OC-201c · Module 3

The Diagnostic Playbook

4 min read

When your agent stops working, the worst thing you can do is start guessing. Change a setting, restart the process, try a different API key, reboot the machine — each blind fix takes time and may mask the actual problem. The diagnostic playbook is a systematic sequence of checks that isolates the failure layer by layer. Is the process running? Is the network connected? Is the API responding? Is the database accessible? Is the module itself throwing an error? Each check eliminates one layer and narrows the search.

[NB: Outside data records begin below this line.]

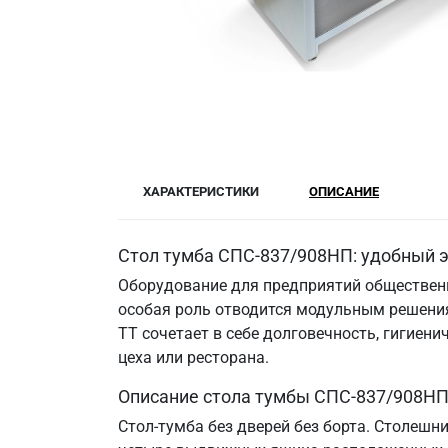
ХАРАКТЕРИСТИКИ
ОПИСАНИЕ
Стол тумба СПС-837/908НП: удобный э
Оборудование для предприятий общественн
особая роль отводится модульным решения
ТТ сочетает в себе долговечность, гигие
цеха или ресторана.
Описание стола тумбы СПС-837/908НП
Стол-тумба без дверей без борта. Столешн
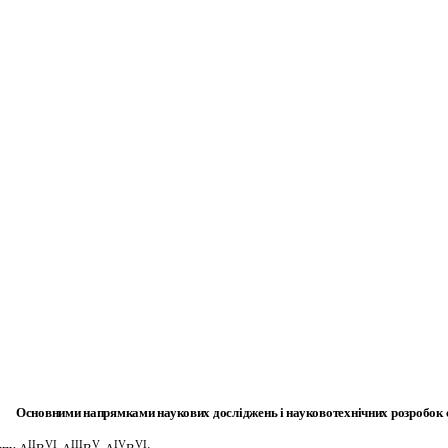
Основними напрямками наукових досліджень і науково­технічних розробок 
II
VI
III
V
IV
VI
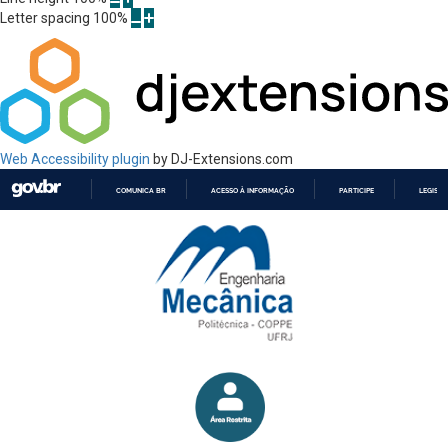
Letter spacing
100
%
Web Accessibility plugin
by DJ-Extensions.com
COMUNICA BR
ACESSO À INFORMAÇÃO
PARTICIPE
LEGISL
IR
PARA
O
CONTEÚDO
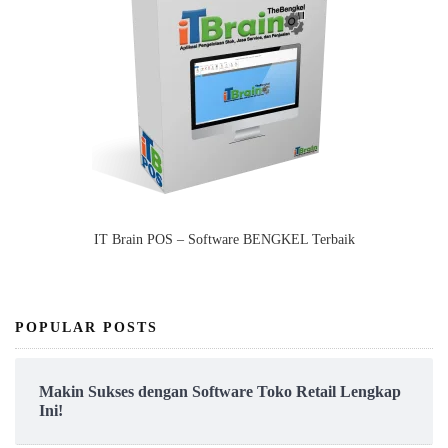
IT Brain POS – Software BENGKEL Terbaik
POPULAR POSTS
Makin Sukses dengan Software Toko Retail Lengkap
Ini!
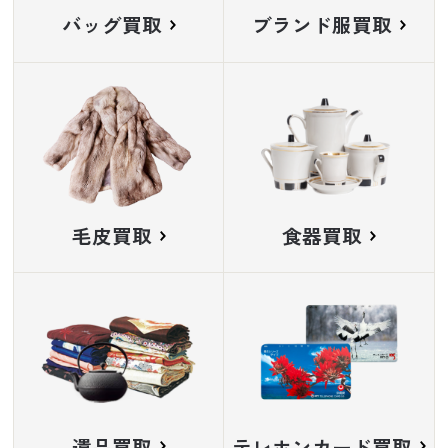
バッグ買取
ブランド服買取
毛皮買取
食器買取
遺品買取
テレホンカード買取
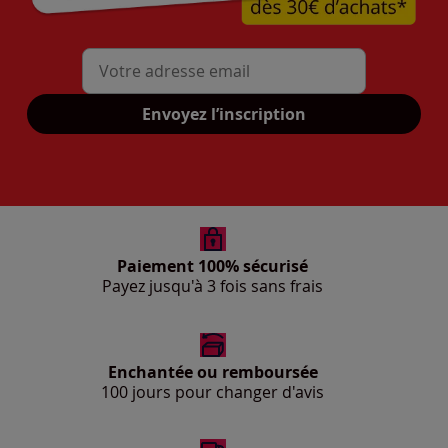
Mon adresse mail
Envoyez l’inscription
Paiement 100% sécurisé
Payez jusqu'à 3 fois sans frais
Enchantée ou remboursée
100 jours pour changer d'avis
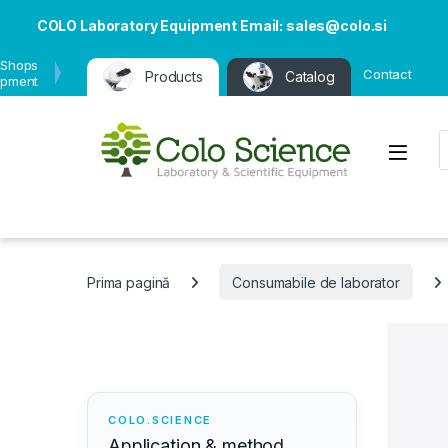
COLO Laboratory Equipment Email: sales@colo.si
 Shops
Contact
Products
Catalog
ipment
P
Open
Prima pagină
Consumabile de laborator
COLO.SCIENCE
Application & method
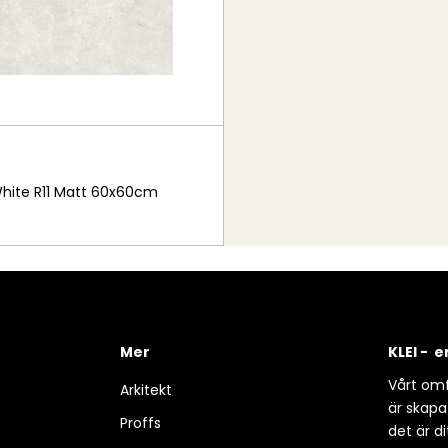
 White R11 Matt 60x60cm
Mer
KLEI - 
Vårt omf
Arkitekt
är skapa
Proffs
det är d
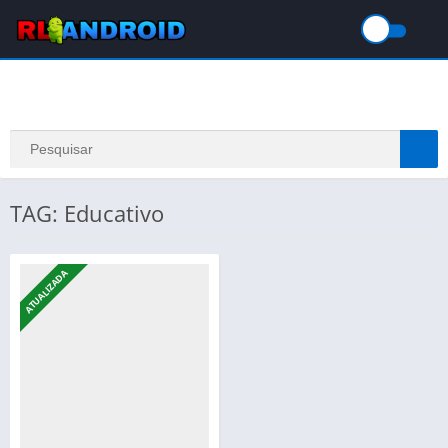
TAG: Educativo
ATUALIZADA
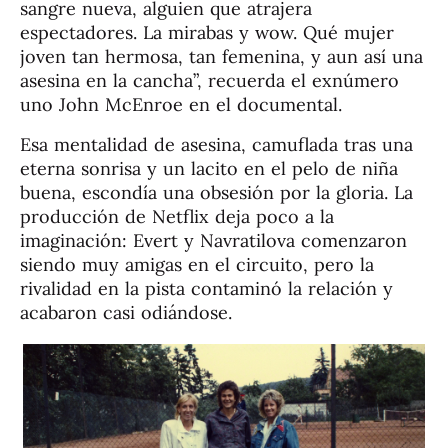
sangre nueva, alguien que atrajera
espectadores. La mirabas y wow. Qué mujer
joven tan hermosa, tan femenina, y aun así una
asesina en la cancha”, recuerda el exnúmero
uno John McEnroe en el documental.
Esa mentalidad de asesina, camuflada tras una
eterna sonrisa y un lacito en el pelo de niña
buena, escondía una obsesión por la gloria. La
producción de Netflix deja poco a la
imaginación: Evert y Navratilova comenzaron
siendo muy amigas en el circuito, pero la
rivalidad en la pista contaminó la relación y
acabaron casi odiándose.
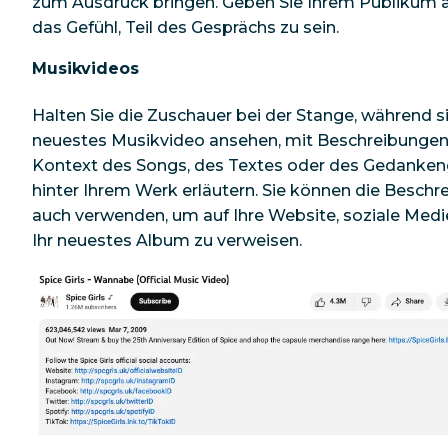
zum Ausdruck bringen. Geben Sie Ihrem Publikum
das Gefühl, Teil des Gesprächs zu sein.
Musikvideos
Halten Sie die Zuschauer bei der Stange, während sie
neuestes Musikvideo ansehen, mit Beschreibungen,
Kontext des Songs, des Textes oder des Gedanke
hinter Ihrem Werk erläutern. Sie können die Beschr
auch verwenden, um auf Ihre Website, soziale Medi
Ihr neuestes Album zu verweisen.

The mean-time-to-explain metric applies here. If you cannot explain what failed and why within 5 minutes of starting diagnosis, the observability infrastructure is insufficient. You need better logs, better health checks, or better error messages. Every incident that takes longer than 5 minutes to diagnose is a signal to improve the monitoring, not just to fix the immediate problem. Fix the bug today. Fix the observability gap tomorrow. The second fix prevents future incidents from being equally painful.

1. Process Check Is the OpenClaw process running? Check PM2 status or system process list. If the process is down, check the logs for the crash reason before restarting. A restart without diagnosis hides the root cause.
2. Network Check Is the machine connected to the internet? Can it resolve DNS? Can it reach the Telegram API? Network failures are common on always-on machines — routers restart, DHCP leases expire, Wi-Fi drops in clamshell mode.
3. API Check Are the external APIs responding? Test each API with a minimal request. Rate limiting, expired tokens, and provider outages all present differently. The error message tells you which provider and what kind of failure.
4. Database Check Is the local database accessible? Can you read from it? Can you write to it? Disk full, corrupted index, or locked file scenarios all prevent database operations but present as module errors.
5. Module Check Run the failing module manually with known good input. If it succeeds, the issue is in the trigger or scheduling layer. If it fails, the error message from the isolated run tells you what is broken in the module logic.